Shalicar with Ciprian Gadea, who played the role of ‘Arye Shalicar’ in Lukacevic’s theater play in 2016 at Arye’s former high school
Shalicar with Ciprian Gadea, who played the role of ‘Arye Shalicar’ in Lukacevic’s theater play in 2016 at Arye’s former high school
No less important, speaking to teenagers also helps him deal with the difficult experiences that he had to undergo when he was the same age.
“It is a powerful emotional experience to tell someone who is 15 years old about something that you experienced when you were 15 yourself,” he says. “When I look these kids in the eyes, I see myself.”
It is this personal and emotional connection that he makes with his audience that characterizes his style rather than highbrow abstraction.
“Arye Shalicar doesn’t theorize about antisemitism, as if this would be something abstract,” says Cahait Basar, a history and social science teacher at a Cologne high school, who invited Shalicar to speak to his students in February. “Instead, he presents the problem from a perspective of human and emotional experience. And he does so using a simple language that young people understand.”

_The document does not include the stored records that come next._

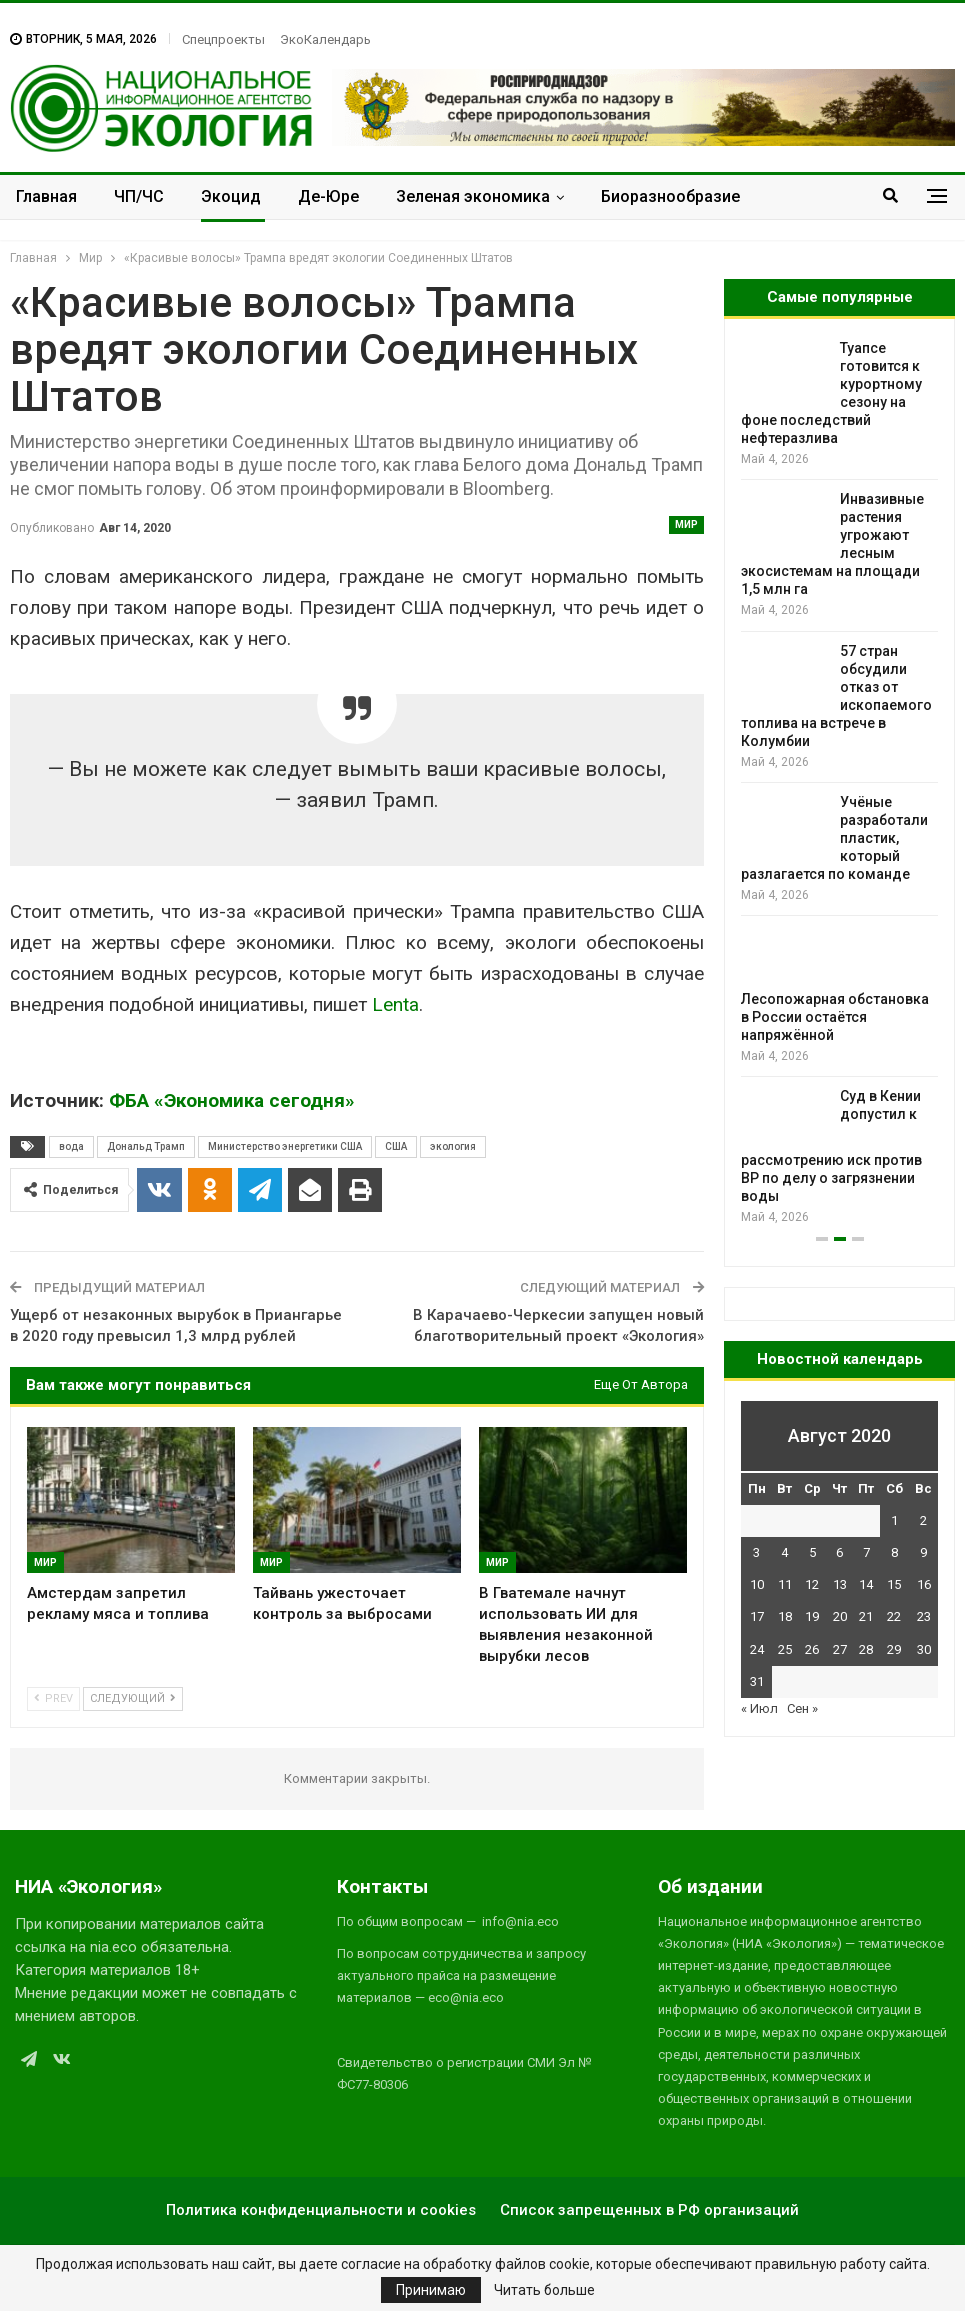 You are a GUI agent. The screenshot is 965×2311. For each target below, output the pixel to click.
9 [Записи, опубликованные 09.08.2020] (923, 1552)
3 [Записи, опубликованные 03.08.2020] (756, 1552)
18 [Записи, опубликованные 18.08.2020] (785, 1616)
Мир (686, 524)
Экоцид (231, 196)
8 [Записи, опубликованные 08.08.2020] (894, 1552)
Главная (46, 196)
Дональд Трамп (146, 1146)
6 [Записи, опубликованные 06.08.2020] (839, 1552)
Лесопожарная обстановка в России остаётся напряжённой (835, 1017)
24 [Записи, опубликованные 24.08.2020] (757, 1649)
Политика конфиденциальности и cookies (321, 2210)
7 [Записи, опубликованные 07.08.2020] (866, 1552)
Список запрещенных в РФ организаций (649, 2210)
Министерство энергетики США (285, 1146)
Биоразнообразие (670, 196)
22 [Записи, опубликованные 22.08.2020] (894, 1616)
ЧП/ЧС (139, 196)
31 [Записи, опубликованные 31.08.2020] (757, 1681)
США (396, 1146)
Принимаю (431, 2290)
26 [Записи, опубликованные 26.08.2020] (812, 1649)
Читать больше (544, 2290)
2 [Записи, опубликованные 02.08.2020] (923, 1520)
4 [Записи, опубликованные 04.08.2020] (784, 1552)
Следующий (133, 1698)
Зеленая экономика (473, 196)
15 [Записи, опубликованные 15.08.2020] (894, 1584)
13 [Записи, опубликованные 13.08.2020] (840, 1584)
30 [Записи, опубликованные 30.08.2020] (924, 1649)
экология (453, 1146)
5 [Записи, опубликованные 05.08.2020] (812, 1552)
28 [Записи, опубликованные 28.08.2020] (866, 1649)
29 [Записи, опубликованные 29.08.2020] (894, 1649)
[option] (839, 783)
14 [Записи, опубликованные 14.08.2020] (866, 1584)
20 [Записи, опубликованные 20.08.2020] (840, 1616)
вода (71, 1146)
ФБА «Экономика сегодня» (232, 1100)
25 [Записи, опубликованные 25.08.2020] (785, 1649)
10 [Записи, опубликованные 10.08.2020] (757, 1584)
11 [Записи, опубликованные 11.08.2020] (785, 1584)
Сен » (802, 1708)
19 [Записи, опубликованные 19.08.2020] (812, 1616)
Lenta (395, 1004)
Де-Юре (328, 196)
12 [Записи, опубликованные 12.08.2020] (812, 1584)
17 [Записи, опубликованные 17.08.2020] (757, 1616)
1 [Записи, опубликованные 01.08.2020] (894, 1520)
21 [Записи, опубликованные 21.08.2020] (866, 1616)
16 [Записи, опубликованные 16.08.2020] (924, 1584)
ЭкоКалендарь (325, 39)
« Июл (759, 1708)
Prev (53, 1698)
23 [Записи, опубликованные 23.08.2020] (924, 1616)
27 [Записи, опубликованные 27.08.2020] (840, 1649)
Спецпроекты (223, 39) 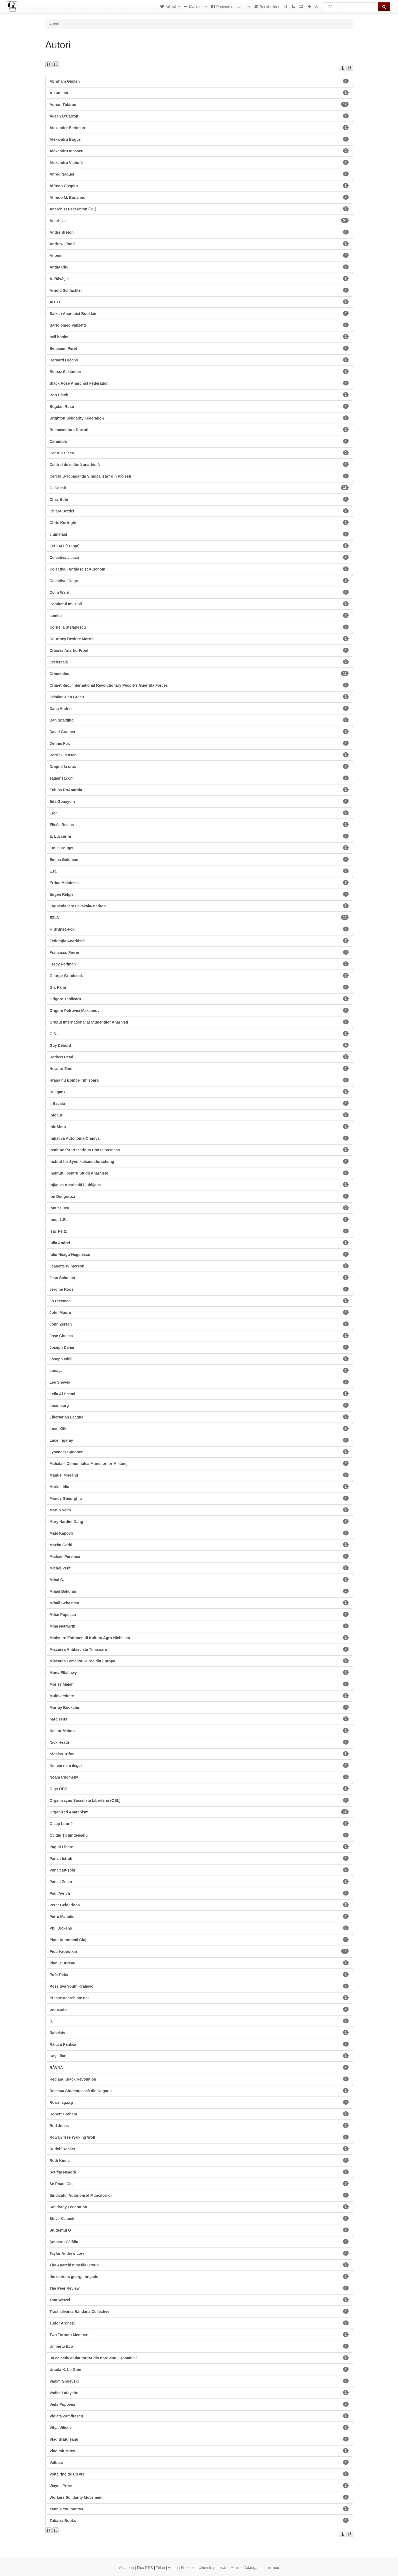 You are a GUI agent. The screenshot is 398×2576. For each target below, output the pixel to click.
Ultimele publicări (213, 2567)
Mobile (235, 2567)
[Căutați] (351, 6)
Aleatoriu (126, 2567)
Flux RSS (145, 2567)
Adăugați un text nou (261, 2567)
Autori (173, 2567)
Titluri (160, 2567)
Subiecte (188, 2567) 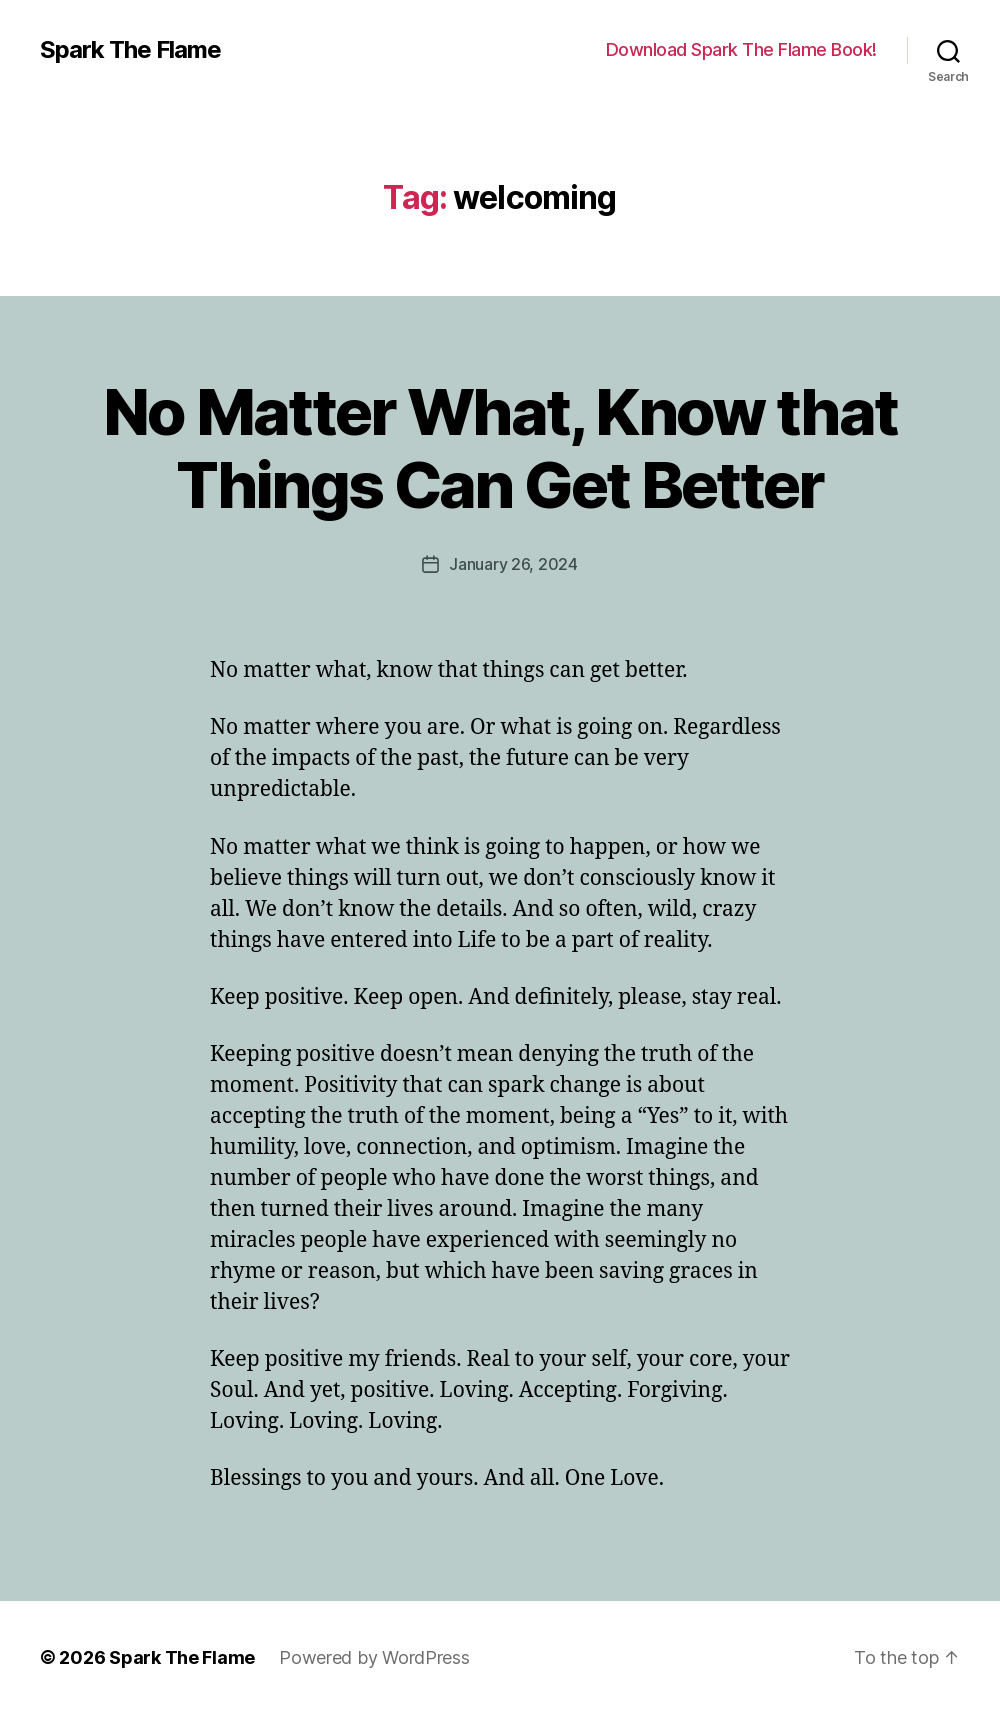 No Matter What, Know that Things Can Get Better (500, 448)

Those who chat with Shalicar in German recognize remnants of the kind of street slang typically spoken among Germany’s poorer and less-educated immigrants. Despite his degree from Hebrew University, despite the numerous articles and books that he has written, despite the many languages that he speaks and despite his penchant for listening to audio books of the Scottish philosopher David Hume when he gets stuck in traffic, Shalicar likes to keep things simple.
One night in February, Shalicar addressed a crowd at the Jewish Community Center in the German town of Aachen. After he finished reading a biographical anecdote from his new book, and the floor was open for questions from the audience, an elderly man approached the microphone and said, “Simple people like me often don’t understand what really is going on in the Middle East. I am not an intellectual like you!”
Shalicar with his family at the Western Wall in Jerusalem
Shalicar with his family at the Western Wall in Jerusalem
Shalicar started laughing. “I can’t recall ever having been called an intellectual,” he responded. “I think if my homies from Berlin would hear that they would find it very funny.” The hall burst out laughing.
It is such unpretentious statements that capture the hearts of Shalicar’s listeners. Indeed, Die Zeit journalist Topçu is convinced that Shalicar – with his personal background and his down-to-earth style – can affect people more than she can as the editor of an intellectual newspaper.
But simplicity and eye-level contact is what Shalicar aims for when he meets high-ranking diplomats and state officials.
In 2017, Shalicar guided Germany’s minister of justice on a helicopter tour of Israel, the same Heiko Maas who today is the Federal Republic’s minister of foreign affairs. When Maas boarded the helicopter with his Israeli counterpart, Ayelet Shaked, Shalicar simply greeted him with the words, “Hello, Heiko, I’m Arye.”
“I can’t stand diplomatic protocol,” says Shalicar as he recounts this anecdote, a remarkable statement from somebody who routinely meets senior officials on state visits. “I think it’s much better to talk to people straight from the heart.”